Records for the exercise:
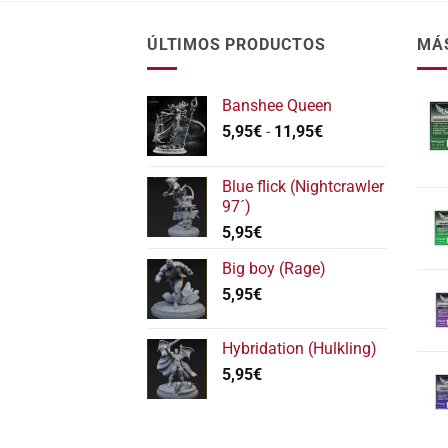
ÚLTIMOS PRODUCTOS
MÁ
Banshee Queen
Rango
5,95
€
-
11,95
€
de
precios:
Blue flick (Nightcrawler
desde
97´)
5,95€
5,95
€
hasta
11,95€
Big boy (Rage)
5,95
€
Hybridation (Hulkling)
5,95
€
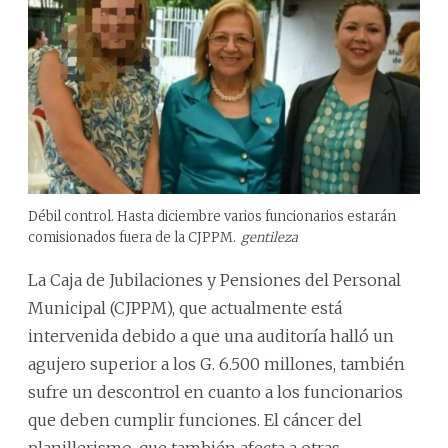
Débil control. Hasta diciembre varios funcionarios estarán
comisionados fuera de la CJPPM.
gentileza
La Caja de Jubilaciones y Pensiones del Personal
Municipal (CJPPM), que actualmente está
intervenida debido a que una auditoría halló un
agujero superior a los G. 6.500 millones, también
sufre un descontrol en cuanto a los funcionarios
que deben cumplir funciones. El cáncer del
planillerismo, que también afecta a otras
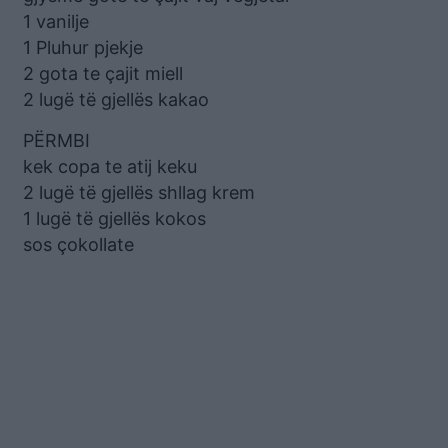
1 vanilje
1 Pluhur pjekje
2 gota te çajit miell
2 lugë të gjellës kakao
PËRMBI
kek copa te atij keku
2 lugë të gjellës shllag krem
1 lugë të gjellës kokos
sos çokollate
...
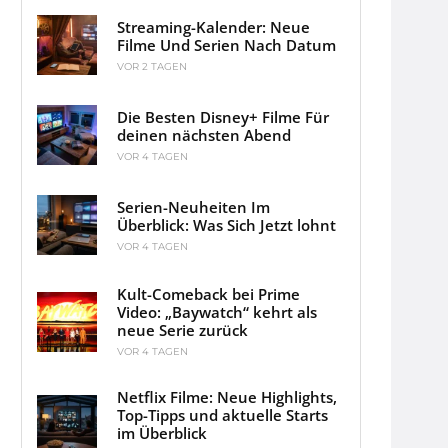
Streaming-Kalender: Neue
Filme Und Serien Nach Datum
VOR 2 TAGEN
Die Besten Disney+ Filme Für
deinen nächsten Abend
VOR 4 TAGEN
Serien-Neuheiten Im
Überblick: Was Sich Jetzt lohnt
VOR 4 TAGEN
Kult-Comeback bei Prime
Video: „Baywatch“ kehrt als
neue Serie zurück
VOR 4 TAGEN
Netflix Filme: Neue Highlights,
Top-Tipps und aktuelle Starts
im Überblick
==
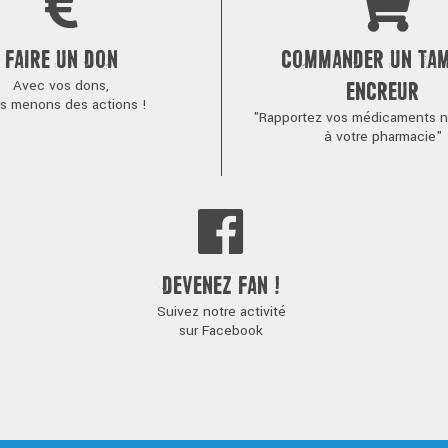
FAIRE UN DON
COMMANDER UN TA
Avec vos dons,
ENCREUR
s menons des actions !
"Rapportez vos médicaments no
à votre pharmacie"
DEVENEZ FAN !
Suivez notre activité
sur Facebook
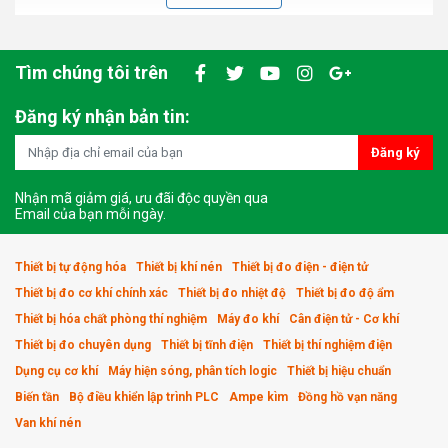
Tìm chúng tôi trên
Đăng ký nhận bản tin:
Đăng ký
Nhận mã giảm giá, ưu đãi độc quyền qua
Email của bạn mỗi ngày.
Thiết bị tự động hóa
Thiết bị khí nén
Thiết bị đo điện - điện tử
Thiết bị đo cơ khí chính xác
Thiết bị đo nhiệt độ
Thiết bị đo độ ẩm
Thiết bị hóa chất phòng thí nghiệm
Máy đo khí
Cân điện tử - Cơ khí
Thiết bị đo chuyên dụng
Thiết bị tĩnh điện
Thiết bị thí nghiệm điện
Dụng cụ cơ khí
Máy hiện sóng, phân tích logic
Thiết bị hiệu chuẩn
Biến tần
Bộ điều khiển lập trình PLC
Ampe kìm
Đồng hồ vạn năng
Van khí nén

Task brief:
When the string "Thiết" occurs in a line of the material, that line belongs in the answer.

Final answer:
Thiết bị tự động hóa
Thiết bị khí nén
Thiết bị đo điện - điện tử
Thiết bị đo cơ khí chính xác
Thiết bị đo nhiệt độ
Thiết bị đo độ ẩm
Thiết bị hóa chất phòng thí nghiệm
Thiết bị đo chuyên dụng
Thiết bị tĩnh điện
Thiết bị thí nghiệm điện
Thiết bị hiệu chuẩn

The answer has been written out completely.